Hearing Small Voices

Leadership comes in all shapes and sizes. It shows up in every aspect of life. It really hits home when it becomes a life and death situation. 

Especially when the life and death situation is a family member.

My Story

In 1988, my family faced a medical situation that even I, as a doctor, couldn’t fix.  My wife, Mary, awoke with a lightning-sharp pain in her leg; she couldn’t bare the weight of the sheet upon her foot.  A physician we visited indicated that Mary was suffering from a nerve injury, and gave her pain medication.

As her health worsened, we were unable to reach him or contact him in any way.
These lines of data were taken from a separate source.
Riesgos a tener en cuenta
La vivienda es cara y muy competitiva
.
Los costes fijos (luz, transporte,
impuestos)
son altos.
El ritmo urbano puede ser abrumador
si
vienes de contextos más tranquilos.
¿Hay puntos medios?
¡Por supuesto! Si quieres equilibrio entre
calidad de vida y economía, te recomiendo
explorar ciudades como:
After several days of pain that ended with bruises across her body, we got an internist to see Mary.  She found clots in Mary’s legs, and sent us to the hospital.  Mary’s blood work there showed that she could be suffering from an allergic reaction; I’d given her penicillin for strep throat a week earlier.

Was this the cause?

  • Five days into Mary’s hospitalization, she began coughing up blood.
  • The clots from her legs had dislodged.
  • Her blood thinner had failed; the dosage she’d been prescribed was too low.
  • The attending nurse acknowledged this, but said she couldn’t report the error for fear of losing her position.
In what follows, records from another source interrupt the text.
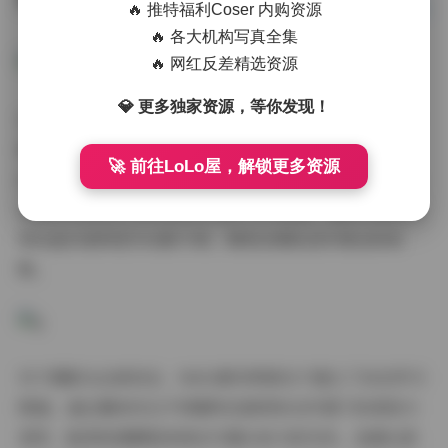
🔥 推特福利Coser 内购资源
🔥 各大机构写真全集
🔥 网红反差精选资源
💎 更多独家资源，等你发现！
在视觉风格的演进脉络上，合集完整呈现了秀人团队三年
间的美学探索。早期作品偏爱高饱和撞色搭配夸张造型，
🚀 前往LoLo屋，解锁更多资源
近期则转向低明度莫兰迪色系与极简构图。这种风格转变
在编号XiuRen_0800后的作品中尤为明显，蕾丝元素的运
用从直白装饰变为光影介质，展现出团队创作理念的成
熟。
对于摄影从业者而言，960G素材库相当于建立了动态学习
图谱。通过横向对比不同模特在相同布光环境下的表现力
差异，能深刻理解肢体语言与镜头张力的关系。我建议新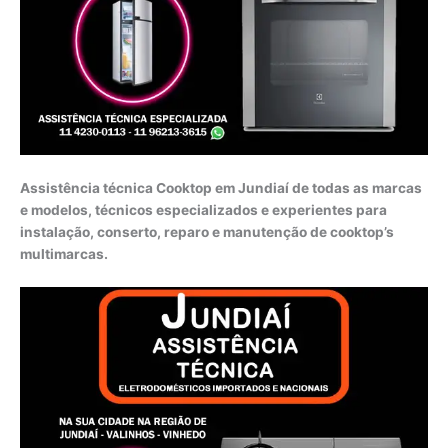
Assistência técnica Cooktop em Jundiaí de todas as marcas
e modelos, técnicos especializados e experientes para
instalação, conserto, reparo e manutenção de cooktop’s
multimarcas.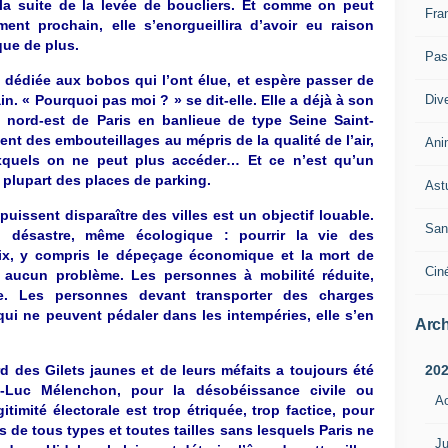
à la suite de la levée de boucliers. Et comme on peut
Fra
ent prochain, elle s’enorgueillira d’avoir eu raison
que de plus.
Pass
 dédiée aux bobos qui l’ont élue, et espère passer de
Div
ain. « Pourquoi pas moi ? » se dit-elle. Elle a déjà à son
le nord-est de Paris en banlieue de type Seine Saint-
ent des embouteillages au mépris de la qualité de l’air,
Ani
xquels on ne peut plus accéder… Et ce n’est qu’un
 plupart des places de parking.
Ast
puissent disparaître des villes est un objectif louable.
San
 désastre, même écologique : pourrir la vie des
rix, y compris le dépeçage économique et la mort de
Cin
se aucun problème. Les personnes à mobilité réduite,
e. Les personnes devant transporter des charges
 qui ne peuvent pédaler dans les intempéries, elle s’en
Arch
20
d des Gilets jaunes et de leurs méfaits a toujours été
n-Luc Mélenchon, pour la désobéissance civile ou
A
itimité électorale est trop étriquée, trop factice, pour
 de tous types et toutes tailles sans lesquels Paris ne
Ju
Mary developed chest pain two days later, and tests confirmed she’d suffered a heart attack.  Her new cardiologist diagnosed her with inflamed blood vessels and prescribed new medication.

What else could possibly go wrong?

  • Mary’s lungs filled with liquid.
  • She was drowning in her own body.
  • She was placed on a ventilator and went into shock as her organs began to shut down.
  • Her heart stopped beating.

We’d sought help for a nerve injury, and we were now facing death.

Why Top-Down Leadership is to Blame

Hierarchy over Health

To cut to a long story down to size, miraculously, Mary recovered.  But she never needed to suffer as she did.

Unfortunately, most healthcare systems – and many other types of businesses – follow a command-and-control model.  This philosophy forces everyone to wait for the boss to make a decision, inevitably resulting in delays and frustration for everyone involved.

Most of those on the front line give up trying to make permanent changes.  They stop speaking up.

Imperfect Example

Our bedside nurse was a perfect example of the insanity.  She knew the intern wasn’t using the correct dosage, but she didn’t want to appear to be questioning the authority of the physicians.

And, although I was a physician myself, I was treated with disapproval when I spoke up about the issues I noticed.

There was, ironically, no room in this dynamic for a second opinion.

Top-down leadership structures emphasize compliance, and exclude the customer’s or patient’s viewpoint.  Autonomy is stripped from workers as they endeavor to fulfill specific performance measures.  Altruism and a real sense of purpose are extinguished.  The people who best understand the customer’s perspective – the front-line workers – are effectively silenced.

When people lose sight of the importance of their work, morale goes down and turnover goes up.

How Leadership Can Empower

A Great Example

Better environments can be created where all levels of our workforce can be heard.

Effective organizations, like Toyota, encourage everyone to make suggestions.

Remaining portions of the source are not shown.